The already athletic Thompson is even faster now than he was as a tight end, which is a testament to the work of Will Hicks, SU’s assistant athletics director for athletic performance, during Thompson’s rehab.
Thompson’s still “trying to learn how to be a D-end,” Bullough said, but he’s racked up nine tackles, including two for a loss.
“He has brain farts at times,” said linebacker Marquis Spruill. “I wouldn’t have expected Ron to do as well as he does on defense, him being a tight end and coming into a whole different setting.”
Thompson’s improved in the weight room — he can bench 225 pounds 20-25 times now, up from just 11 when he arrived at Syracuse — and as an athlete while he learns his new position.
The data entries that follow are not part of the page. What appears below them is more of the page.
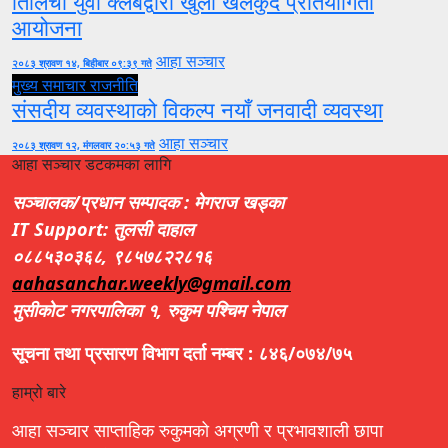
तिलिचो युवा क्लबद्वारा खुला खेलकुद प्रतियोगिता
आयोजना
आहा सञ्चार
२०८३ श्रावण १४, बिहीबार ०९:३९ गते
मुख्य समाचार
राजनीति
संसदीय व्यवस्थाको विकल्प नयाँ जनवादी व्यवस्था
आहा सञ्चार
२०८३ श्रावण १२, मंगलवार २०:५३ गते
आहा सञ्चार डटकमका लागि
सञ्चालक/प्रधान सम्पादक : मेगराज खड्का
IT Support: तुलसी दाहाल
०८८५३०३६८, ९८५७८२२८१६
aahasanchar.weekly@gmail.com
मुसीकोट नगरपालिका १, रुकुम पश्चिम नेपाल
सूचना तथा प्रसारण विभाग दर्ता नम्बर : ८४६/०७४/७५
हाम्रो बारे
आहा सञ्चार साप्ताहिक रुकुमको अग्रणी र प्रभावशाली छापा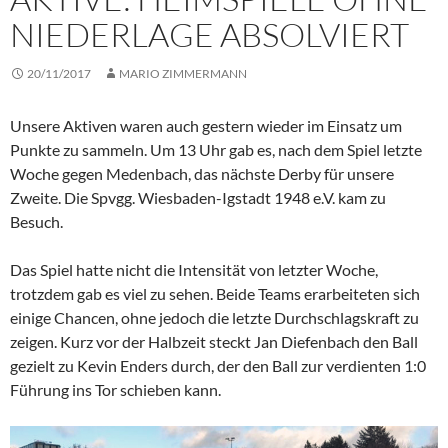
NIEDERLAGE ABSOLVIERT
20/11/2017
MARIO ZIMMERMANN
Unsere Aktiven waren auch gestern wieder im Einsatz um
Punkte zu sammeln. Um 13 Uhr gab es, nach dem Spiel letzte
Woche gegen Medenbach, das nächste Derby für unsere
Zweite. Die Spvgg. Wiesbaden-Igstadt 1948 e.V. kam zu
Besuch.
Das Spiel hatte nicht die Intensität von letzter Woche,
trotzdem gab es viel zu sehen. Beide Teams erarbeiteten sich
einige Chancen, ohne jedoch die letzte Durchschlagskraft zu
zeigen. Kurz vor der Halbzeit steckt Jan Diefenbach den Ball
gezielt zu Kevin Enders durch, der den Ball zur verdienten 1:0
Führung ins Tor schieben kann.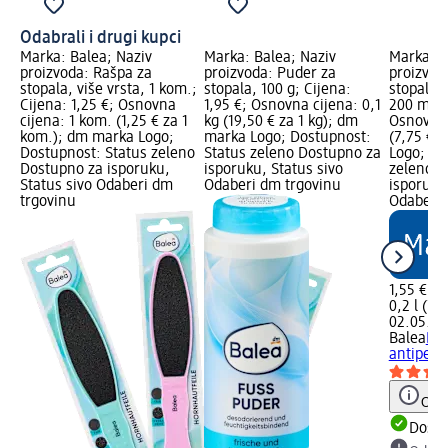
Odabrali i drugi kupci
Marka: Balea; Naziv
Marka: Balea; Naziv
Marka: B
proizvoda: Rašpa za
proizvoda: Puder za
proizvod
stopala, više vrsta, 1 kom.;
stopala, 100 g; Cijena:
stopala –
Cijena: 1,25 €; Osnovna
1,95 €; Osnovna cijena: 0,1
200 ml; C
cijena: 1 kom. (1,25 € za 1
kg (19,50 € za 1 kg); dm
Osnovna 
kom.); dm marka Logo;
marka Logo; Dostupnost:
(7,75 € z
Dostupnost: Status zeleno
Status zeleno Dostupno za
Logo; Do
Dostupno za isporuku,
isporuku, Status sivo
zeleno D
Status sivo Odaberi dm
Odaberi dm trgovinu
isporuku
trgovinu
Odaberi 
1,55 €
0,2 l (7,7
02.05.20
Balea
Deo
antipers
Obav
Dostu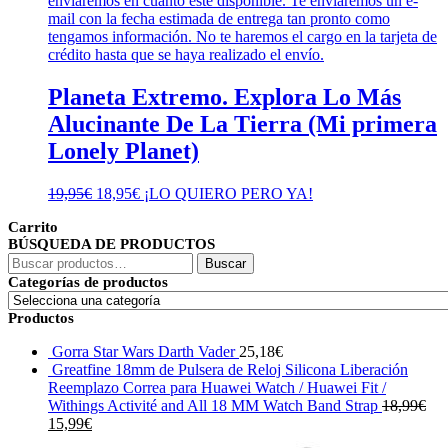
enviaremos en cuanto esté disponible. Te enviaremos un e-
mail con la fecha estimada de entrega tan pronto como
tengamos información. No te haremos el cargo en la tarjeta de
crédito hasta que se haya realizado el envío.
Planeta Extremo. Explora Lo Más
Alucinante De La Tierra (Mi primera
Lonely Planet)
El
El
19,95
€
18,95
€
¡LO QUIERO PERO YA!
precio
precio
Carrito
original
actual
BÚSQUEDA DE PRODUCTOS
era:
es:
Buscar
19,95€.
18,95€.
Buscar
por:
Categorías de productos
Productos
Gorra Star Wars Darth Vader
25,18
€
Greatfine 18mm de Pulsera de Reloj Silicona Liberación
Reemplazo Correa para Huawei Watch / Huawei Fit /
Withings Activité and All 18 MM Watch Band Strap
18,99
€
El
El
15,99
€
precio
precio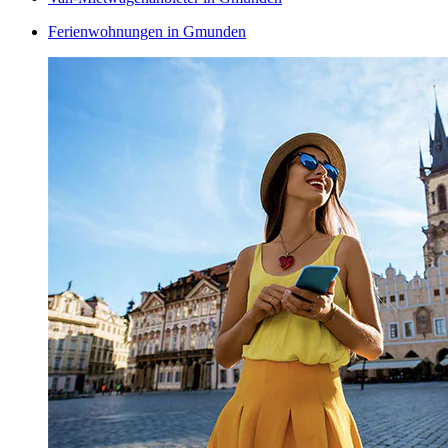
Ferienwohnungen in Gmunden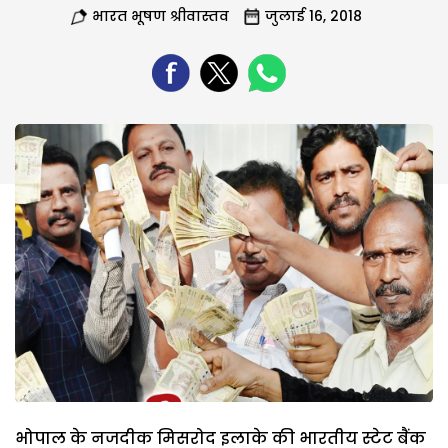
भारत भूषण श्रीवास्तव
जुलाई 16, 2018
भोपाल के नजदीक मिसरोद इलाके की भारतीय स्टेट बैंक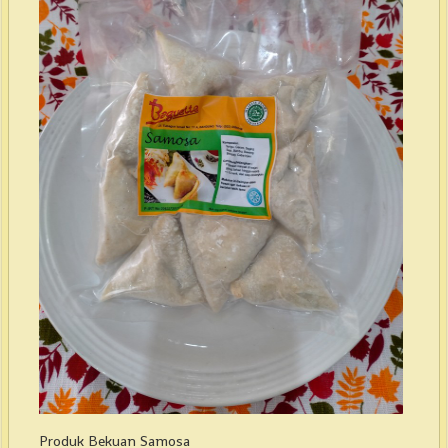
Produk Bekuan Samosa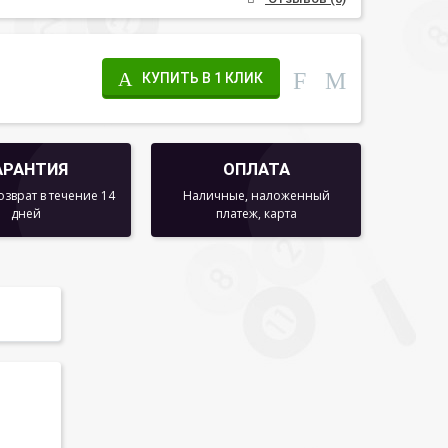
КУПИТЬ В 1 КЛИК
АРАНТИЯ
ОПЛАТА
озврат в течение 14
Наличные, наложенный
дней
платеж, карта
From time to time, he still gets a chance to hearken back to his offensive days. In practice last week, he dropped back into coverage and made a remarkable interception.
“Oh, that’s his old tight end days,” Bullough said.
The highlight so far, though, came when Syracuse was routed by then-No. 19 Northwestern on Sept. 7 in Evanston, Ill.
It was just Thompson’s second game as a defensive end and he was faced with one of the nation’s premier offensive juggernauts.
The new defensive end charged into the backfield and dragged down Kain Colter for his first collegiate sack.
“It was like I was on the field,” Thompson recalled, “but I was really in my mind thinking like, ‘Wow, I just got a sack. Who would’ve thought?’”
His dream was almost denied. But a year later, he’s finally living it.
“I’m doing my dream,” he said, “playing college football.”